Abstract

In recent years, several anglophone biographical novels devoted to Agatha Christie have been published. Some of them focus on her 1926 disappearance in England, while others allude to this incident as a significant event from her past. The article investigates Iraqi author Ibrāhīm Aḥmad’s The Guitar of Agatha Christie (2016), an Arabic novel that tells the story of Christie’s disappearance in Baghdad in 1949. This novel is considered a postcolonial, postmodern and biographical novel in the article, and thus examined with reference to a number of studies on postcolonial fiction, biofiction and Genette’s narratology.

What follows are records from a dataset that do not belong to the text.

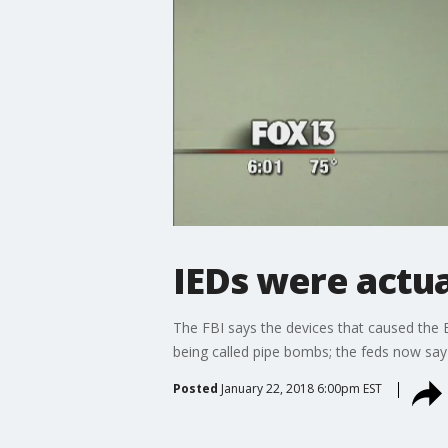
IEDs were actual
The FBI says the devices that caused the Ea
being called pipe bombs; the feds now say t
Posted
January 22, 2018 6:00pm EST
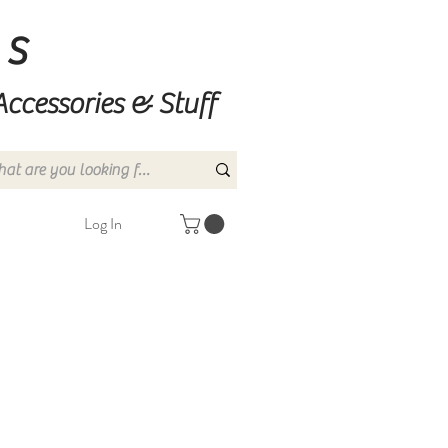
ns
Accessories & Stuff
Log In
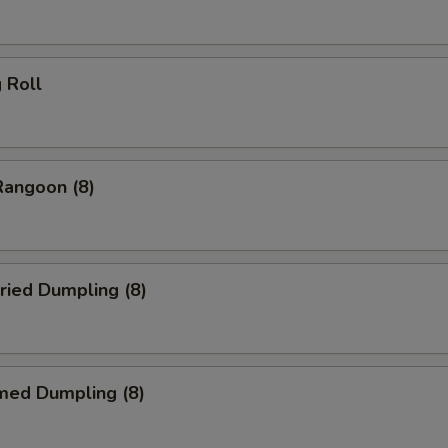
g Roll
Rangoon (8)
ried Dumpling (8)
med Dumpling (8)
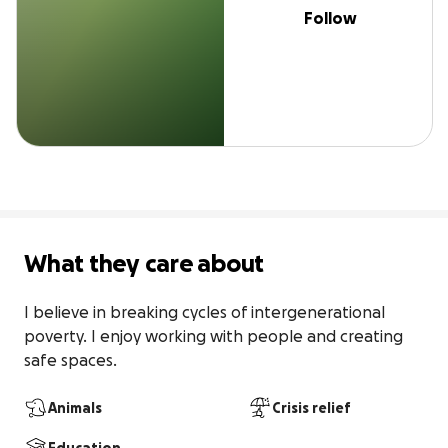
Follow
What they care about
I believe in breaking cycles of intergenerational 
poverty. I enjoy working with people and creating 
safe spaces.
Animals
Crisis relief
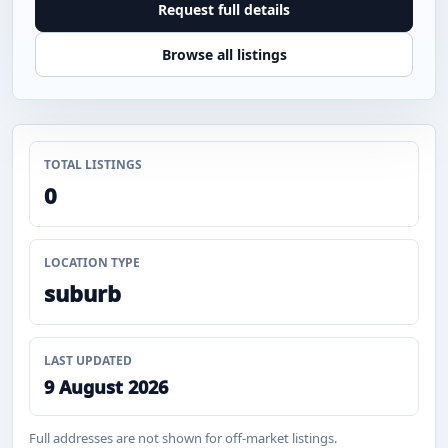
Request full details
Browse all listings
TOTAL LISTINGS
0
LOCATION TYPE
suburb
LAST UPDATED
9 August 2026
Full addresses are not shown for off-market listings.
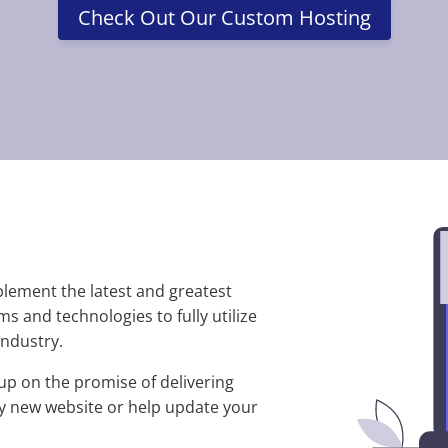
Check Out Our Custom Hosting
plement the latest and greatest
s and technologies to fully utilize
ndustry.
up on the promise of delivering
iny new website or help update your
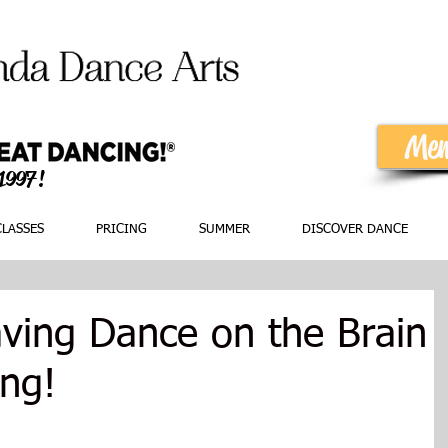
Mem
 1997!
CLASSES
PRICING
SUMMER
DISCOVER DANCE
ing Dance on the Brain
ing!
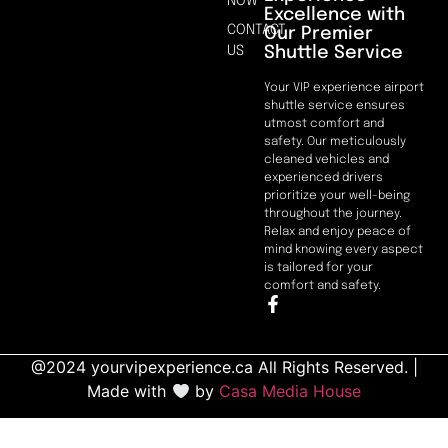
NOW
Excellence with
CONTACT
Our Premier
Shuttle Service
US
Your VIP experience airport
shuttle service ensures
utmost comfort and
safety. Our meticulously
cleaned vehicles and
experienced drivers
prioritize your well-being
throughout the journey.
Relax and enjoy peace of
mind knowing every aspect
is tailored for your
comfort and safety.
@2024 yourvipexperience.ca All Rights Reserved. |
Made with
by
Casa Media House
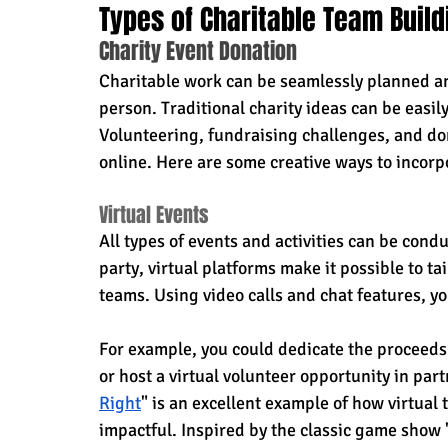
Types of Charitable Team Buildi
Charity Event Donation
Charitable work can be seamlessly planned and 
person. Traditional charity ideas can be easi
Volunteering, fundraising challenges, and do
online. Here are some creative ways to incorpo
Virtual Events
All types of events and activities can be condu
party, virtual platforms make it possible to t
teams. Using video calls and chat features, y
For example, you could dedicate the proceeds 
or host a virtual volunteer opportunity in par
Right
" is an excellent example of how virtual
impactful. Inspired by the classic game show "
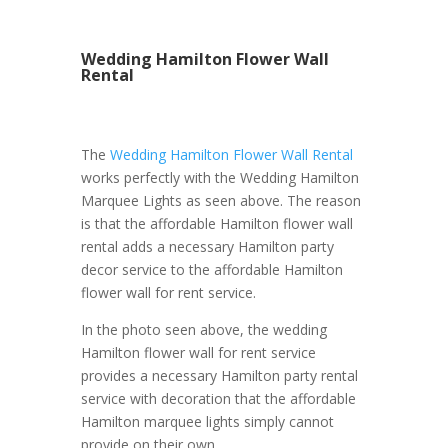
Wedding Hamilton Flower Wall
Rental
The
Wedding Hamilton Flower Wall Rental
works perfectly with the Wedding Hamilton
Marquee Lights as seen above. The reason
is that the affordable Hamilton flower wall
rental adds a necessary Hamilton party
decor service to the affordable Hamilton
flower wall for rent service.
In the photo seen above, the wedding
Hamilton flower wall for rent service
provides a necessary Hamilton party rental
service with decoration that the affordable
Hamilton marquee lights simply cannot
provide on their own.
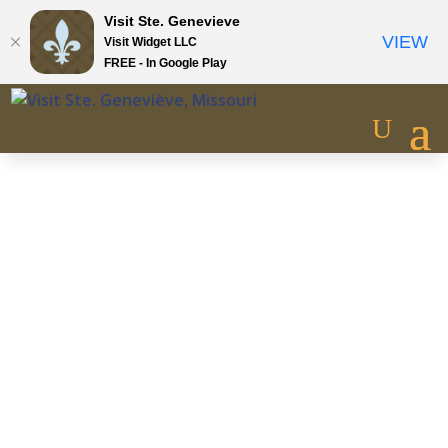
Visit Ste. Genevieve
VIEW
Visit Widget LLC
FREE - In Google Play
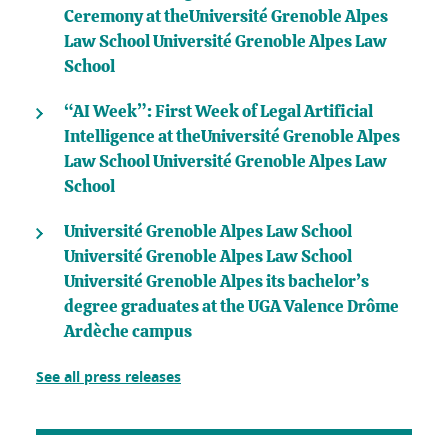
Ceremony at theUniversité Grenoble Alpes
Law School Université Grenoble Alpes Law
School
“AI Week”: First Week of Legal Artificial
Intelligence at theUniversité Grenoble Alpes
Law School Université Grenoble Alpes Law
School
Université Grenoble Alpes Law School
Université Grenoble Alpes Law School
Université Grenoble Alpes its bachelor’s
degree graduates at the UGA Valence Drôme
Ardèche campus
See all press releases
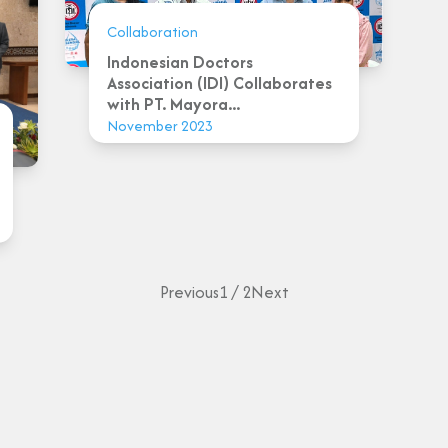
Collaboration
Indonesian Doctors
Association (IDI) Collaborates
with PT. Mayora...
November 2023
Previous
1 / 2
Next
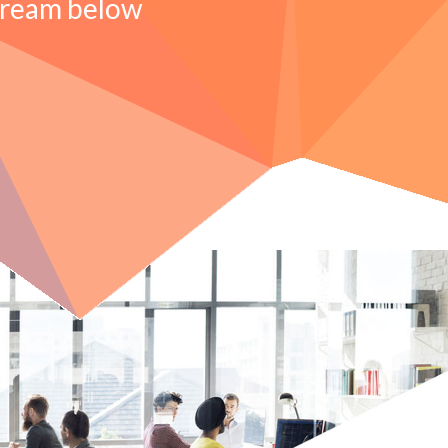
tream below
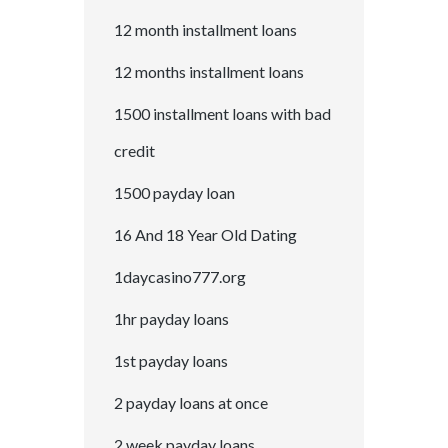
12 month installment loans
12 months installment loans
1500 installment loans with bad
credit
1500 payday loan
16 And 18 Year Old Dating
1daycasino777.org
1hr payday loans
1st payday loans
2 payday loans at once
2 week payday loans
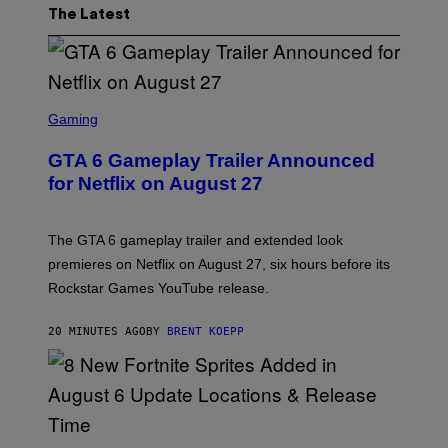
The Latest
S
C
Gaming
R
E
GTA 6 Gameplay Trailer Announced
E
N
for Netflix on August 27
S
H
O
T
The GTA 6 gameplay trailer and extended look
:
premieres on Netflix on August 27, six hours before its
R
O
Rockstar Games YouTube release.
C
K
S
20 MINUTES AGO
BY
BRENT KOEPP
T
A
R
G
A
M
E
S
S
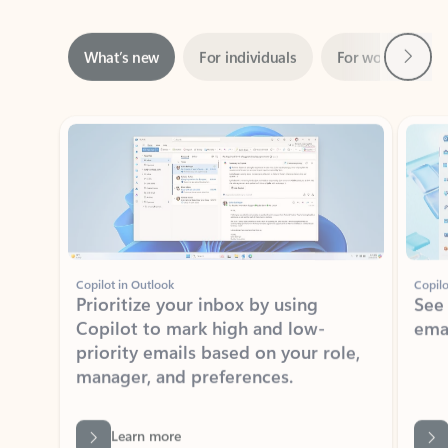
Next
What’s new
For individuals
For work
Ti
Showing slide 1 of 3
Copilot in Outlook
Copilo
Prioritize your inbox by using
See
Copilot to mark high and low-
ema
priority emails based on your role,
manager, and preferences.
Learn more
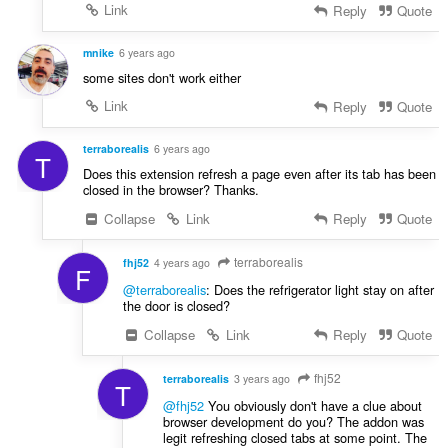
Link
Reply
Quote
mnike
6 years ago
some sites don't work either
Link
Reply
Quote
terraborealis
6 years ago
T
Does this extension refresh a page even after its tab has been
closed in the browser? Thanks.
Collapse
Link
Reply
Quote
terraborealis
fhj52
4 years ago
F
@terraborealis
: Does the refrigerator light stay on after
the door is closed?
Collapse
Link
Reply
Quote
fhj52
terraborealis
3 years ago
T
@fhj52
You obviously don't have a clue about
browser development do you? The addon was
legit refreshing closed tabs at some point. The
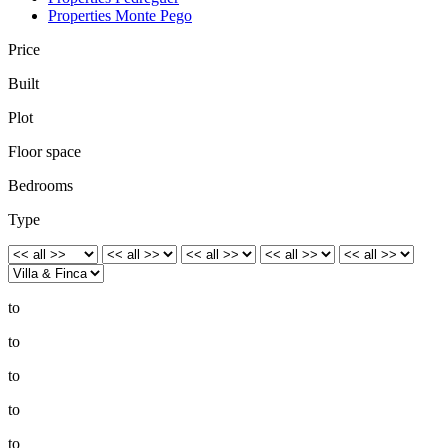
Properties Monte Pego
Price
Built
Plot
Floor space
Bedrooms
Type
to
to
to
to
to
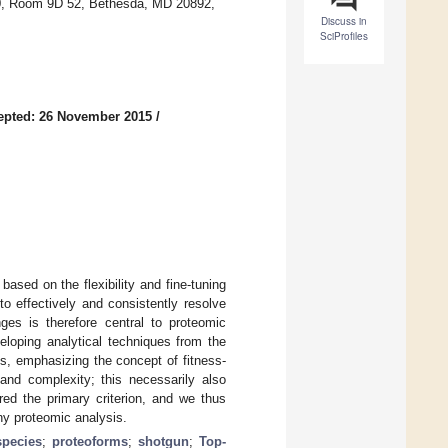
 10, Room 9D 52, Bethesda, MD 20892,
Discuss in
SciProfiles
epted: 26 November 2015
/
ased on the flexibility and fine-tuning
to effectively and consistently resolve
ges is therefore central to proteomic
eloping analytical techniques from the
ons, emphasizing the concept of fitness-
and complexity; this necessarily also
ered the primary criterion, and we thus
ny proteomic analysis.
species
;
proteoforms
;
shotgun
;
Top-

Emphasis is placed on its narrative structure and “dual temporality”, a term introduced by Michael Lackey to describe how a biographical subject is employed in a narrative as a means for reflecting upon both his or her times and present-day reality. The article seeks answers to the question of how Aḥmad’s historical and cultural background impacts his vision of particular events in Christie’s life. The article concludes by identifying four diegetic and temporal levels in the novel that resembles a portmanteau narrative. Agatha Christie and the story of her disappearance serve as a pretext to discuss Iraq’s post-World War I past and post-2003 present. Several other stories are included in this narrative, all of which involve encounters between representatives of the East and the West.